⟨
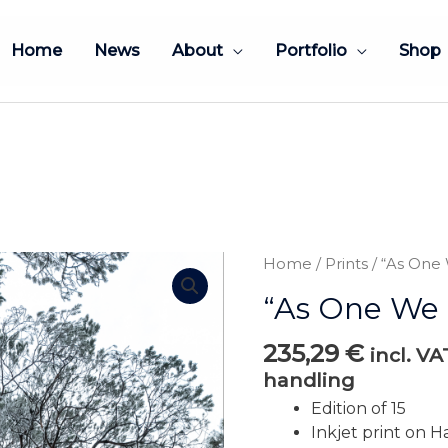
Home
News
About
Portfolio
Shop
Home
/
Prints
/ “As One
“As One We 
235,29
€
incl. V
handling
Edition of 15
Inkjet print on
⟩
### TASK
The reply should hold every line of the records unchanged and no pictures.

### OUTPUT OF THE EXERCISE
Home
News
About
Portfolio
Shop
Home
/
Prints
/ “As One
“As One We 
235,29
€
incl. V
handling
Edition of 15
Inkjet print on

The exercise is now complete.